0 Posted by - October 15, 2021 - BLACK WOMEN, History, LATEST POSTS

Mable John is a blues vocalist and is credited with being the first female singer signed by Berry Gordy to Motown’s Tamla label, giving her the title, “the first lady of Motown.”

John was born in Bastrop, Louisiana, she was the oldest of nine children. While still a young child, John’s parents relocated the family to Arkansas. Her father found work at a paper mill. However, the family moved again in 1941 to Detroit for a better job for her father.

She attended Cleveland Intermediate School, and then Pershing High School. After graduating, she took a job as an insurance representative at Friendship Mutual Insurance Agency, a company run by Berry Gordy’s mother, Bertha.

John left the company to attend Lewis Business College for two years. She later ran into Mrs. Gordy again, who told her that her son, Berry Gordon, was in the music business and looking for talented people to record. She later began working with Gordy.
Gordy began coaching her and would accompany John on piano at local engagements. This continued until 1959, when John performed at the Flame Show bar on John R Street at the last show that Billie Holiday did in Detroit, just weeks before Holiday’s death. The same year, John began recording for Gordy. First, she was signed to United Artists, but nothing was released there.
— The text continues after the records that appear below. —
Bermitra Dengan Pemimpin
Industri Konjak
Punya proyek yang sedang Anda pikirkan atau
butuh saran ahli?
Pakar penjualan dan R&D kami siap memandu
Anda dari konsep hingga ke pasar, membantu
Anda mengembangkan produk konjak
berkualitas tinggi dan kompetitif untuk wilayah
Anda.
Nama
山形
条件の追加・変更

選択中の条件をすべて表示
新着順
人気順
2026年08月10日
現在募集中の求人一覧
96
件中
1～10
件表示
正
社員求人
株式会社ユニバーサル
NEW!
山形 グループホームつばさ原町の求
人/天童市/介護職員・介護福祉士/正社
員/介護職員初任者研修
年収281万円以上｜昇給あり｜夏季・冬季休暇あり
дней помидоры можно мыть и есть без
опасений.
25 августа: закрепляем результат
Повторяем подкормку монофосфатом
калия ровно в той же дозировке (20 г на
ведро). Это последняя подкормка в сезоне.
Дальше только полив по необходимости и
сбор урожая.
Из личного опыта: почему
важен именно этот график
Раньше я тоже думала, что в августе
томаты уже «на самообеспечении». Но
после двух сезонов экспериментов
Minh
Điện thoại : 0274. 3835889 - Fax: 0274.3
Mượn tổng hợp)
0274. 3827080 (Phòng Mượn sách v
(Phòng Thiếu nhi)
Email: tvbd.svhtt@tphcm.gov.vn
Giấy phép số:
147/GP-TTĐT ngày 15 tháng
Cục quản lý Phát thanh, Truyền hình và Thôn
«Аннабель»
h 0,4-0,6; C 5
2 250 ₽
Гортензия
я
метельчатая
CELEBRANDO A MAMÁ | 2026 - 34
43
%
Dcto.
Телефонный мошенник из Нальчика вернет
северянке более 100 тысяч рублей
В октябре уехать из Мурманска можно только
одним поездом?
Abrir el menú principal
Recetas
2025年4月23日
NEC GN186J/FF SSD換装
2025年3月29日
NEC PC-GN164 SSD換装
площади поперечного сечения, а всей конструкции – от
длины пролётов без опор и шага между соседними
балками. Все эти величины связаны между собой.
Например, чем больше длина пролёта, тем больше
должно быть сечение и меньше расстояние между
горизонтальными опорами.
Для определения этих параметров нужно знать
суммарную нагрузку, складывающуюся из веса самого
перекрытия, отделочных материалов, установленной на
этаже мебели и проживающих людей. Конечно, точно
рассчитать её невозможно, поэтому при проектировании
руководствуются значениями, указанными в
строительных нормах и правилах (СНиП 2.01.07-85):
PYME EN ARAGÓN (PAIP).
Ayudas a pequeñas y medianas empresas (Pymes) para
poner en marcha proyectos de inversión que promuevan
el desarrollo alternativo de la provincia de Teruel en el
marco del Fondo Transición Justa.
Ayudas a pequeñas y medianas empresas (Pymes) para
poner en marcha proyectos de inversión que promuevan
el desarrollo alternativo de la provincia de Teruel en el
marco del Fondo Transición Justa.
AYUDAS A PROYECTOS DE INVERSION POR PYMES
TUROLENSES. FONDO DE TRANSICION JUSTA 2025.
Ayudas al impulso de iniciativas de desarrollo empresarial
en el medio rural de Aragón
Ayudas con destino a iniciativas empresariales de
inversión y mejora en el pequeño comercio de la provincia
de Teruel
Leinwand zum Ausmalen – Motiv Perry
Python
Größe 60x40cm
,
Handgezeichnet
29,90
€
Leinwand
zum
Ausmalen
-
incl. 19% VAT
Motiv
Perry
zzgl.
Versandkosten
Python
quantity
Eventually, she became one of the first artists signed to Tamla, Gordy’s own label.
John released her first Tamla single in 1960, “Who Wouldn’t Love a Man Like That?,” a romantic blues number, to no success, she followed with “No Love” in June of that year. Gordy soon moved away from early blues artists. John continued for a while as a background singer, Gordy dissolved her contract in 1962. In 1986, John founded a charity that feeds the homeless in Los Angeles, Joy Community Outreach.